Memory Management
Memory management is the act of managing computer memory. In its simpler forms, this involves providing ways to allocate portions of memory to programs at their request, and freeing it for reuse when no longer needed. The management of main memory is critical to the computer system. Virtual memory systems separate the memory addresses used by a process from actual physical addresses, allowing separation of processes and increasing the effectively available amount of RAM using disk swapping. The quality of the virtual memory manager can have a big impact on overall system performance.
Objectives
While surveying the various mechanisms and policies associated with
memory management, it is well to keep in mind the requirements that
memory management is intended to satisfy. It suggests five requirements:
- Relocation
- Protection
- Sharing
- Logical organization
- Physical organization
Relocation
- in a multiprogramming system, the available main memory is generally shared among a number of processes.
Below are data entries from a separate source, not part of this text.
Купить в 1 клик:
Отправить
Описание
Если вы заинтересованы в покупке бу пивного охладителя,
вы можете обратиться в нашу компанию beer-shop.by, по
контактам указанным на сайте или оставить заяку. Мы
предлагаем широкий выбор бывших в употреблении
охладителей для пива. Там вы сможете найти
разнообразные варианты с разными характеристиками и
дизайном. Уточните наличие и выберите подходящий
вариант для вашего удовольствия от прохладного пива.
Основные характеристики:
- typically it is not possible for programmer to know in advance which are the programs that will reside in the memory during the execution time of a program.
- able to swap active processes in and out of main memory to maximize processors usage by providing a large pool of ready processes to execute.
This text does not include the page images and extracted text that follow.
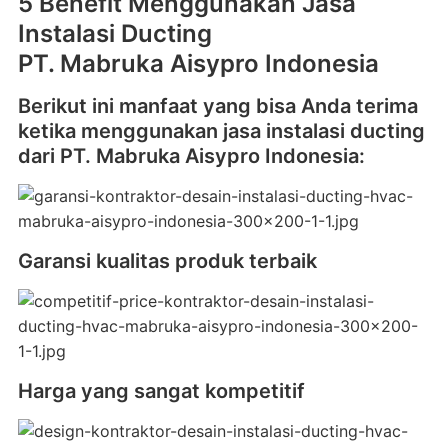
5 Benefit Menggunakan Jasa
Instalasi Ducting
PT. Mabruka Aisypro Indonesia
Berikut ini manfaat yang bisa Anda terima
ketika menggunakan jasa instalasi ducting
dari PT. Mabruka Aisypro Indonesia:
Garansi kualitas produk terbaik
Harga yang sangat kompetitif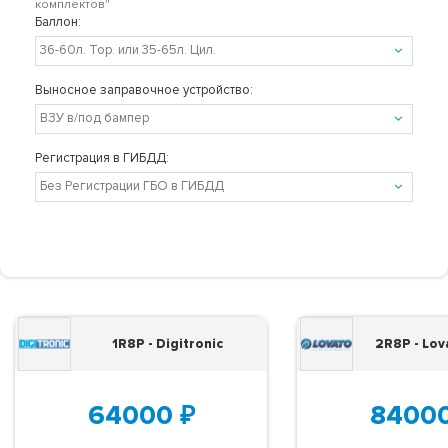
комплектов"
Баллон:
Выносное заправочное устройство:
Регистрация в ГИБДД:
1R8P - Digitronic
2R8P - Lov
64000
₽
8400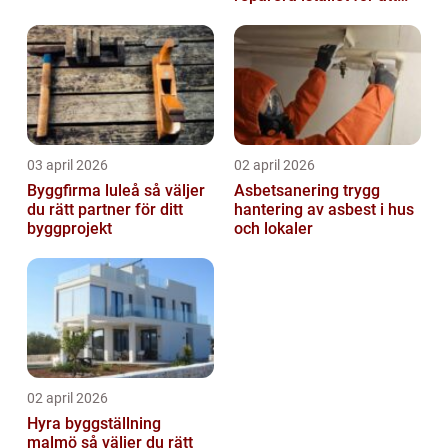
byta?
03 april 2026
02 april 2026
Byggfirma luleå så väljer
Asbetsanering trygg
du rätt partner för ditt
hantering av asbest i hus
byggprojekt
och lokaler
02 april 2026
Hyra byggställning
malmö så väljer du rätt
- once a program has been swapped to disk, it would be quite limiting to declare that when it is next swapped back in it must be placed in the same main memory region as before.
Protection
· each process should be protected against unwanted interference by other processes, whether accidental or intentional.
· programs in other processes should not be able to reference memory locations in a process, for reading and writing purposes without permission.
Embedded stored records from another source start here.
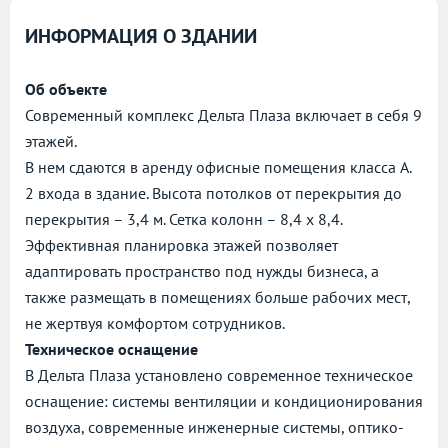
ИНФОРМАЦИЯ О ЗДАНИИ
Об объекте
Современный комплекс Дельта Плаза включает в себя 9
этажей.
В нем сдаются в аренду офисные помещения класса А.
2 входа в здание. Высота потолков от перекрытия до
перекрытия – 3,4 м. Сетка колонн – 8,4 х 8,4.
Эффективная планировка этажей позволяет
адаптировать пространство под нужды бизнеса, а
также размещать в помещениях больше рабочих мест,
не жертвуя комфортом сотрудников.
Техническое оснащение
В Дельта Плаза установлено современное техническое
оснащение: системы вентиляции и кондиционирования
воздуха, современные инженерные системы, оптико-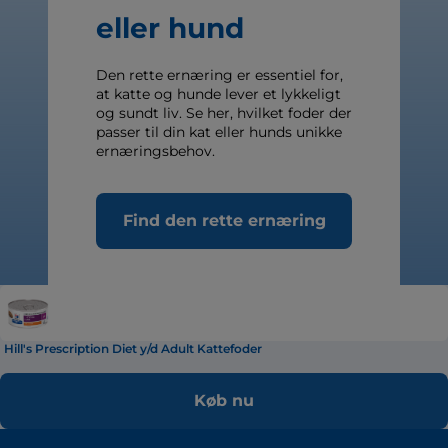
eller hund
Den rette ernæring er essentiel for,
at katte og hunde lever et lykkeligt
og sundt liv. Se her, hvilket foder der
passer til din kat eller hunds unikke
ernæringsbehov.
Find den rette ernæring
Hill's Prescription Diet y/d Adult Kattefoder
Køb nu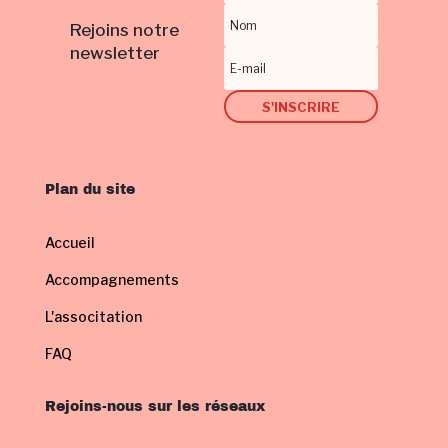
Rejoins notre
newsletter
S'INSCRIRE
Plan du site
Accueil
Accompagnements
L'associtation
FAQ
Rejoins-nous sur les réseaux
· in one sense, satisfaction of the relocation requirement increases under difficulty of satisfying the protection requirement.
· because the location of a program in main memory is unknown, it is possible to check absolute addresses at compile time to assure protection.
Sharing
- any protection mechanisms that are implemented must have the
flexibility to allow several processors to access the same portion of main memory.
- for example, if a number of processes are executing the same program, it is advantageous to allow each process to access the same copy of the program rather than have it on separate copy.
- processes that are cooperating on some task may need to share access to the same data structure.
- the memory management system must therefore allow control access to shared areas of memory without compromising essential protection.
Logical Organization
- almost invariably, main memory in a computer system is organized as a linear, or one-dimensional, address space that consists of sequence of byte or words.
- secondary memory, at its physical level, is similarly organized.
- although the organization closely mirrors the actual machine hardware, it does not correspond to the way in which program are typically instructed.
Physical Organization
- computer memory is organized into at least two levels: main memory and secondary memory.
- main memory provides fast access at relatively high cost.
- main memory is volatile; that is, it does not provide permanent storage.
- Secondary memory is slower and cheaper than main memory, and it is usually not volatile.
- secondary memory’s large capacity can be provided to allow long term storage of programs and data, while a smaller main memory holds programs and data currently in use.
Virtual Memory
Virtual Memory refers to the concept whereby a process with a larger size than available memory can be loaded and executed by loading the process in parts. The program memory is divided into pages and the available physical memory into frames. The page size is always equal to the frame size. The page size is generally in a power of 2 to avoid the calculation involved to get the page number and the offset from the CPU generated address. The virtual address contains a page number and an offset. This is mapped to the physical address by a technique of address resolution after searching the Page Map Table.
Paging
In Virtual Memory Systems, a program in execution or a process is divided into equal sized logical blocks called pages that are loaded into frames in the main memory. The size of a page is always in a power of 2 and is equal to the frame size. Dividing the process into pages allows non-contiguous allocation in these systems.
Segmentation
Segmentation is a memory management technique that supports Virtual Memory. The available memory is divided into segments and consists of two components- a base address that denotes the address of the base of that segment and a displacement value that refers to the length of an address location from the base of that segment. The effective physical address is the sum of the base address value and the length of the displacement value.
Memory Location Policy
The relocation policy specifies the thresholds of the overall system-supported metrics as well as policy window which is the time window to be used for metric history collected by the WPAR Manager agent, and agent polling time which states how long the agent should wake up to analyze policy violations.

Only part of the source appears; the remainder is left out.